• [GIVEN RECORDS]:

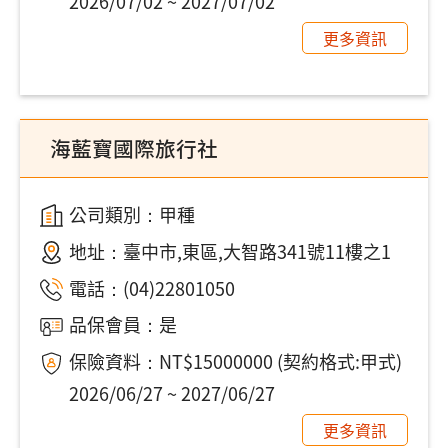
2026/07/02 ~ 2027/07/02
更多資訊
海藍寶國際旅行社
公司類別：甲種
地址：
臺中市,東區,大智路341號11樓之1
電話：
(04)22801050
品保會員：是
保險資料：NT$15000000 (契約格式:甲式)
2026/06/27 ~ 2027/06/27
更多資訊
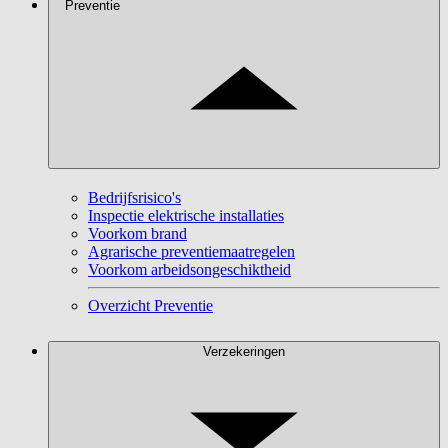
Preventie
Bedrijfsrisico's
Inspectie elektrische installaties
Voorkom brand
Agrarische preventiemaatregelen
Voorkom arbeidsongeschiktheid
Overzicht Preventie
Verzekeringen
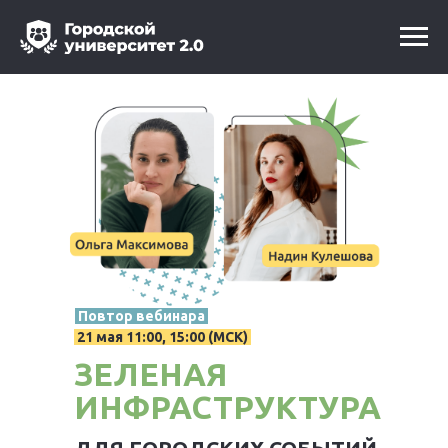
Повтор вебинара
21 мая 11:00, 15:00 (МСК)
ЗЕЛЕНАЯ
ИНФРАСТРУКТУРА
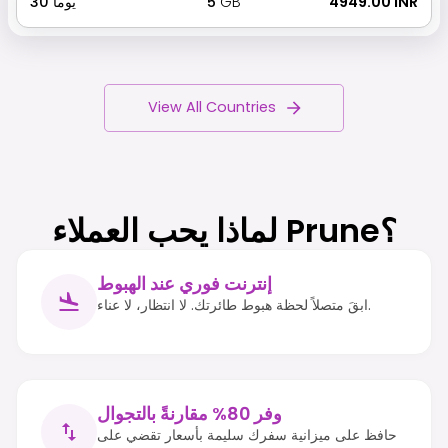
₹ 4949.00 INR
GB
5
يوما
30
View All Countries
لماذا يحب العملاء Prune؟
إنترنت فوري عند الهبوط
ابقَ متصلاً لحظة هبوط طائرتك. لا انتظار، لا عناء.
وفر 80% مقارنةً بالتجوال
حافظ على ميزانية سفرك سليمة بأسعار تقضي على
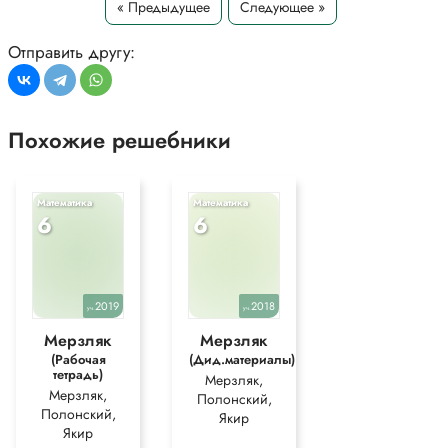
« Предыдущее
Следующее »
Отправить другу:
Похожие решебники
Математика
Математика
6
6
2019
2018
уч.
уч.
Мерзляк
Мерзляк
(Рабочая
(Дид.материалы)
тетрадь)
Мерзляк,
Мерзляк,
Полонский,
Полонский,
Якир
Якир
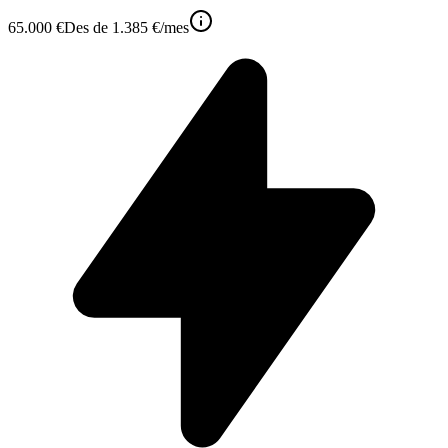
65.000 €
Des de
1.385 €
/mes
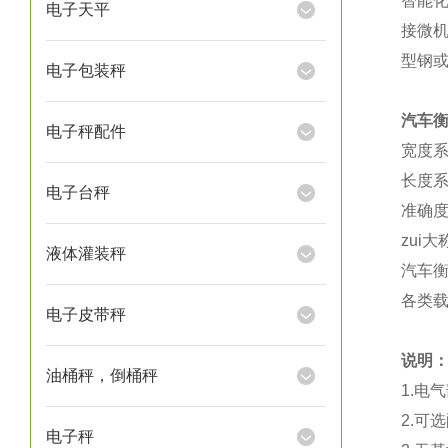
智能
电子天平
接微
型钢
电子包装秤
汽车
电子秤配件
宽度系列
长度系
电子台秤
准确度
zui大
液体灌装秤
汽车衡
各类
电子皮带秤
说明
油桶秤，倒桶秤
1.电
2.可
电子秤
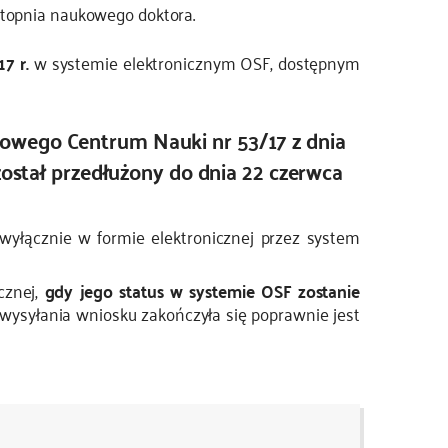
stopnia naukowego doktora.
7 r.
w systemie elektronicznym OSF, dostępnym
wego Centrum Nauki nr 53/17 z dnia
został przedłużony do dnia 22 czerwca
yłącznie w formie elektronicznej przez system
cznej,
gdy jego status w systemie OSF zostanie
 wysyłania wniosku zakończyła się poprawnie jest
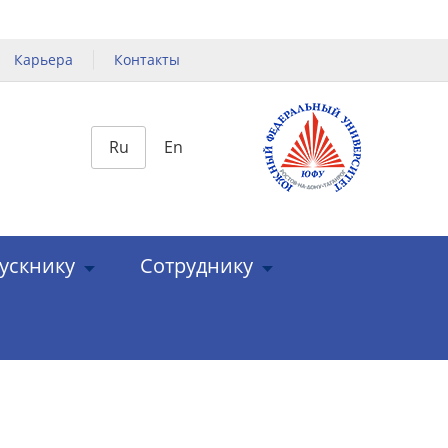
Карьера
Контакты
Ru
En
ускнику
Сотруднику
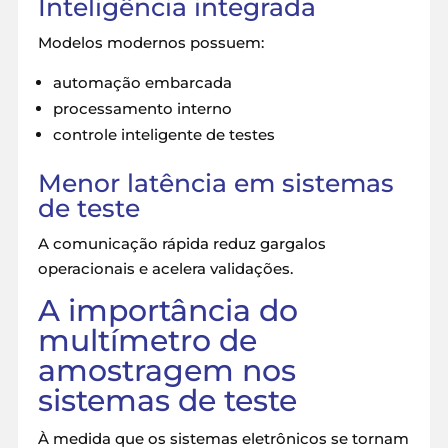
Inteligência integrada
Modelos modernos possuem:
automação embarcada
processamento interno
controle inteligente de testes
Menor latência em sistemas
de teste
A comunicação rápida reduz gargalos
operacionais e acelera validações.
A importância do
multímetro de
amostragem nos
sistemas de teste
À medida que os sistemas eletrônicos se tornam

• [WHAT NEEDS TO BE DONE]: Reprint each of the records exactly and skip the images.

• [RESULT]:
2026/07/02 ~ 2027/07/02
更多資訊
海藍寶國際旅行社
公司類別：甲種
地址：
臺中市,東區,大智路341號11樓之1
電話：
(04)22801050
品保會員：是
保險資料：NT$15000000 (契約格式:甲式)
2026/06/27 ~ 2027/06/27
更多資訊
Preventie
Bedrijfsrisico's
Inspectie elektrische installaties
Voorkom brand
Agrarische preventiemaatregelen
Voorkom arbeidsongeschiktheid
Overzicht Preventie
Verzekeringen
Повтор вебинара
21 мая 11:00, 15:00 (МСК)
ЗЕЛЕНАЯ
ИНФРАСТРУКТУРА
₹ 4949.00 INR
GB
5
يوما
30
View All Countries
لماذا يحب العملاء Prune؟
إنترنت فوري عند الهبوط
ابقَ متصلاً لحظة هبوط طائرتك. لا انتظار، لا عناء.
وفر 80% مقارنةً بالتجوال
حافظ على ميزانية سفرك سليمة بأسعار تقضي على
« Предыдущее
Следующее »
Отправить другу:
Похожие решебники
Математика
Математика
6
6
2019
2018
уч.
уч.
Мерзляк
Мерзляк
(Рабочая
(Дид.материалы)
тетрадь)
Мерзляк,
Мерзляк,
Полонский,
Полонский,
Якир
Якир
65.000 €
Des de
1.385 €
/mes
智能
电子天平
接微
型钢
电子包装秤
汽车
电子秤配件
宽度系列
长度系
电子台秤
准确度
zui大
液体灌装秤
汽车衡
各类
电子皮带秤
说明
油桶秤，倒桶秤
1.电
2.可
电子秤
stopnia naukowego doktora.
7 r.
w systemie elektronicznym OSF, dostępnym
wego Centrum Nauki nr 53/17 z dnia
został przedłużony do dnia 22 czerwca
yłącznie w formie elektronicznej przez system
cznej,
gdy jego status w systemie OSF zostanie
 wysyłania wniosku zakończyła się poprawnie jest
Карьера
Контакты
Ru
En
ускнику
Сотруднику
Inteligência integrada
Modelos modernos possuem:
automação embarcada
processamento interno
controle inteligente de testes
Menor latência em sistemas
de teste
A comunicação rápida reduz gargalos
operacionais e acelera validações.
A importância do
multímetro de
amostragem nos
sistemas de teste
À medida que os sistemas eletrônicos se tornam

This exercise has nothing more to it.